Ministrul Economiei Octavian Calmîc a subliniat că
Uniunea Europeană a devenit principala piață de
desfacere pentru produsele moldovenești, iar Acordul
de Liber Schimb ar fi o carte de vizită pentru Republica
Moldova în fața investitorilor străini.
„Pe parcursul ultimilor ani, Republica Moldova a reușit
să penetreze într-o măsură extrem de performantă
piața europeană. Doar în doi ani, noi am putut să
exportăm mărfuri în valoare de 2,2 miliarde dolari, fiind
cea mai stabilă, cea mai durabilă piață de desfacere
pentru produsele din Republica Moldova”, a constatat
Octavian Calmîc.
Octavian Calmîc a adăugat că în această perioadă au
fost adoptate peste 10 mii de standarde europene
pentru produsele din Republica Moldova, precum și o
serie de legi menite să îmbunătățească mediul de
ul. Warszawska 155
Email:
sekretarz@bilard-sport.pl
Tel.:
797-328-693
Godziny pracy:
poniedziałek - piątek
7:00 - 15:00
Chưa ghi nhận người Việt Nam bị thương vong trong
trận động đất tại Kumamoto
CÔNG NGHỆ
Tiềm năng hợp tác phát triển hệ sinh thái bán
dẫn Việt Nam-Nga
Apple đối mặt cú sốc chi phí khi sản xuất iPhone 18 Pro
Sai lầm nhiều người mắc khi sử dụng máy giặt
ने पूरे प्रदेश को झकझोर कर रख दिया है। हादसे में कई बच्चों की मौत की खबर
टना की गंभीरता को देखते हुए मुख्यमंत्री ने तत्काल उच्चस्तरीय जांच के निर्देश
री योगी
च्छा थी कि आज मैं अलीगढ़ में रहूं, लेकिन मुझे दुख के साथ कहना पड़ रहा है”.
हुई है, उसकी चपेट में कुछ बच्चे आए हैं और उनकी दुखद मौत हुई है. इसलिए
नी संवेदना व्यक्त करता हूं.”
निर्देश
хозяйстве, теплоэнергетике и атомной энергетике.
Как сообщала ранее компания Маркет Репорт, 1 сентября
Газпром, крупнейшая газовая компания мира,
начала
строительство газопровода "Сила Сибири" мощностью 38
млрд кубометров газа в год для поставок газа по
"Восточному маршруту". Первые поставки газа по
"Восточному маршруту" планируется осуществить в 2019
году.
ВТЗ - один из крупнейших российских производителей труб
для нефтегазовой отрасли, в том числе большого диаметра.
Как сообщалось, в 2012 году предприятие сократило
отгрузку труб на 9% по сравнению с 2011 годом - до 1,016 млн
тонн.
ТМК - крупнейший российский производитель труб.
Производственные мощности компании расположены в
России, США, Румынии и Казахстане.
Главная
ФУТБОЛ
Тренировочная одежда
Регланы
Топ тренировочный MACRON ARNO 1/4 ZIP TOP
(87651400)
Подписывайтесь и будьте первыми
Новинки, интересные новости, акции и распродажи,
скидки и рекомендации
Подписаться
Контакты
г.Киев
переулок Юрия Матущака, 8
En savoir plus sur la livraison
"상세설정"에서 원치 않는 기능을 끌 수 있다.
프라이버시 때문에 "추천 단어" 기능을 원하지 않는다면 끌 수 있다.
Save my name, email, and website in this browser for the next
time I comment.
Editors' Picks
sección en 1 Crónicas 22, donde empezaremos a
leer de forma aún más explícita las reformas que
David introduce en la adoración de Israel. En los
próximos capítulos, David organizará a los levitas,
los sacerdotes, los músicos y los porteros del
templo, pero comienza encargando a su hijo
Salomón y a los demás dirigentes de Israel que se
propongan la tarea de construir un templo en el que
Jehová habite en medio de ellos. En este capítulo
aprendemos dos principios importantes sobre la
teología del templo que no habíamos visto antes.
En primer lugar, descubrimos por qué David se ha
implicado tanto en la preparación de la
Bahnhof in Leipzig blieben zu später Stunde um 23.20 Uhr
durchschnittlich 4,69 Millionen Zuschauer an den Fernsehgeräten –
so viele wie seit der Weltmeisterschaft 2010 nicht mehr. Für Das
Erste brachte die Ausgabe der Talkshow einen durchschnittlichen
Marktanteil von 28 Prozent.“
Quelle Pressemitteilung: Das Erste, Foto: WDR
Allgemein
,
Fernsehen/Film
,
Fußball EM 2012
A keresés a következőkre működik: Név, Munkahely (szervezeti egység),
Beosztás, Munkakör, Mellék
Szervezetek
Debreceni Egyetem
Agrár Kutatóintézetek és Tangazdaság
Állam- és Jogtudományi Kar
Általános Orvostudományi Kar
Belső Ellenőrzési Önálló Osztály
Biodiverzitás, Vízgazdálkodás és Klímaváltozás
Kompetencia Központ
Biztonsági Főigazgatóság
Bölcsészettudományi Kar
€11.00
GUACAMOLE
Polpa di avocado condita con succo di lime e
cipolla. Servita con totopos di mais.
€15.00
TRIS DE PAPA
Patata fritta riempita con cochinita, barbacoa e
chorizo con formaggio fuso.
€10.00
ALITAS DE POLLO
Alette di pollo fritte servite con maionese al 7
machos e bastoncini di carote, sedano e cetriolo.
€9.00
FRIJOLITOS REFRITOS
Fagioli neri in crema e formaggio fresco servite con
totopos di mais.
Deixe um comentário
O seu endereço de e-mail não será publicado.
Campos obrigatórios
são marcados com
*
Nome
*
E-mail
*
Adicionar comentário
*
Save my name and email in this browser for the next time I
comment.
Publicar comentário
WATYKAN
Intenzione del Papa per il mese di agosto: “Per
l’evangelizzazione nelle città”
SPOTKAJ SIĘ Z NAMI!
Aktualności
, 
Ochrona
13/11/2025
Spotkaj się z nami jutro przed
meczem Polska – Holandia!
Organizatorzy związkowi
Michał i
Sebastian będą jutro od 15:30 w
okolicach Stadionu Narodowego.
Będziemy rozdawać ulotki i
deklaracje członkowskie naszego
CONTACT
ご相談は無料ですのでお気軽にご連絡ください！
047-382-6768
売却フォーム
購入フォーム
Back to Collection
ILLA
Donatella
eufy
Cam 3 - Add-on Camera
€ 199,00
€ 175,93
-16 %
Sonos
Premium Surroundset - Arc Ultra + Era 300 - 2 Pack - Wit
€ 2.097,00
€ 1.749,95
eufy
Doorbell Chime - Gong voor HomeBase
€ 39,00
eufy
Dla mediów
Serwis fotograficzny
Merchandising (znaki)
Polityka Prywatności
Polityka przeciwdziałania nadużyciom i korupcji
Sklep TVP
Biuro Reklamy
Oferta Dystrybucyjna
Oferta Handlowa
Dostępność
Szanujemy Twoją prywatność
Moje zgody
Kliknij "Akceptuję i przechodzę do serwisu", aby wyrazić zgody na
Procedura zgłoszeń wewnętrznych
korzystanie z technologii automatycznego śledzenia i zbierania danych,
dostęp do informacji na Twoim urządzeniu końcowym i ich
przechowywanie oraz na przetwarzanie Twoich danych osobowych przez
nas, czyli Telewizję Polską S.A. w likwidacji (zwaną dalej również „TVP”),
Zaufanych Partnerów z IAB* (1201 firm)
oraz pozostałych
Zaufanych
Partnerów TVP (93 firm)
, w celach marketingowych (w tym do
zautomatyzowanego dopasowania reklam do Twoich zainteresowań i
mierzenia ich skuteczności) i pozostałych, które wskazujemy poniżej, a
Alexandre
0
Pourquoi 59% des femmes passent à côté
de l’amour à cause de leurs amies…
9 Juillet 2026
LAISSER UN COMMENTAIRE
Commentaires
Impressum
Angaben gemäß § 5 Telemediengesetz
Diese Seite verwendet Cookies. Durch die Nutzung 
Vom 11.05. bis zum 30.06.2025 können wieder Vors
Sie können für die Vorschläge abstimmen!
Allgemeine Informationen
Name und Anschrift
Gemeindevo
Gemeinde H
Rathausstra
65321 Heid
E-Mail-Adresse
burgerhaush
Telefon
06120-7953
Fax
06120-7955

::::

> [Problem to solve]: If a line in the entries above contains the word "browser", copy it.

> [Answer space]:
Save my name, email, and website in this browser for the next
Save my name and email in this browser for the next time I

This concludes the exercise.